BAB VIII PENUTUP
8.1. Kesimpulan di Tataran Empirik
Berdasarkan permasalahan dan tujuan penelitian yang dirumuskan sebelumnya, maka pada bab ini dapat dibuat kesimpulan sebagai jawaban
terhadap permasalahan yang diangkat dalam penelitian ini. Melihat keberadaan tradisi bajapuik yang tetap bertahan hingga saat ini pada masyarakat Pariaman
Sumatera Barat dan mengacu kepada analisis yang telah dilakukan dapat dikemukakan sejumlah kesimpulan sebagai berikut:
1. Dari perjalanan sejarah dan ajang sosial secara umum tradisi bajapuik selalu mengalami penyesuaian-penyesuaian, terutama menyangkut dasar
dan bentuk pertukaran, meskipun nilai-nilai tetap sama yakni pertimbangan nilai budaya untung-rugi. Hal ini termanifestasi kepada
perubahan dasar pertukaran yakni dari gelar keturunan kebangsawanan seperti sidi, bagindo dan sutan kepada status sosial ekonomi
achievement status seperti pendidikan, pekerjaan dan pendapatan. Selanjutnya, kecenderungan terfokus kepada pekerjaan dan pendapatan.
Sementara itu seiring perubahan pada dasar pertukaran itu, maka bentuk pertukaran juga mengalami perubahan. Jika pada awalnya hanya berupa
uang jemputan dan sejumlah benda tungkatan berubah menjadi uang jemputan, uang hilang, uang selo dan uang tungkatan.

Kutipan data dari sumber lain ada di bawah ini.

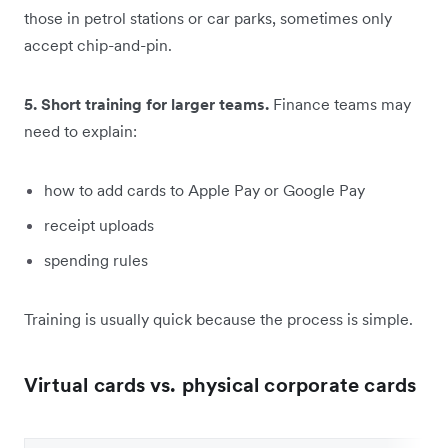
those in petrol stations or car parks, sometimes only
accept chip-and-pin.
5. Short training for larger teams.
Finance teams may
need to explain:
how to add cards to Apple Pay or Google Pay
receipt uploads
spending rules
Training is usually quick because the process is simple.
Virtual cards vs. physical corporate cards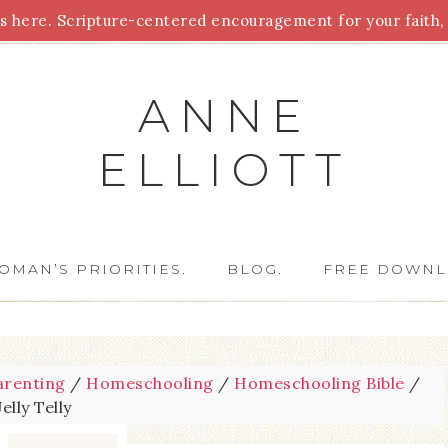
 here. Scripture-centered encouragement for your faith, 
Parenting
Homeschooling
Health
Homemaking
For
ANNE
ELLIOTT
OMAN’S PRIORITIES.
BLOG.
FREE DOWNL
arenting
/
Homeschooling
/
Homeschooling Bible
/
Jelly Telly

2. Pertukaran dalam tradisi bajapuik secara umum melibatkan dua pihak yakni pihak keluarga laki-laki dan pihak keluarga perempuan dan masing-
masing sebagai pemberi dan yang lain sebagai penerima. Bagi keluarga kedua belah pertimbangan melakukan pertukaran didasarkan atas status
sosial ekonomi, khususnya pekerjaan dari calon mempelai laki-laki. Dalam pelaksanaan tradisi bajapuik melibatkan keluarga inti nuclear family
seperti; ibu, ayah, dan anak, keluarga besar extended family seperti; mamak, etek, apak, mintuo, kakek dan nenek dan pemuka masyarakat,
seperti ninik mamak dan kepalo mudo. Keterlibatan masing-masing aktor
terdistribusi ke dalam proses penentuan, pemberian dan penetapan pertukaran dalam tradisi bajapuik.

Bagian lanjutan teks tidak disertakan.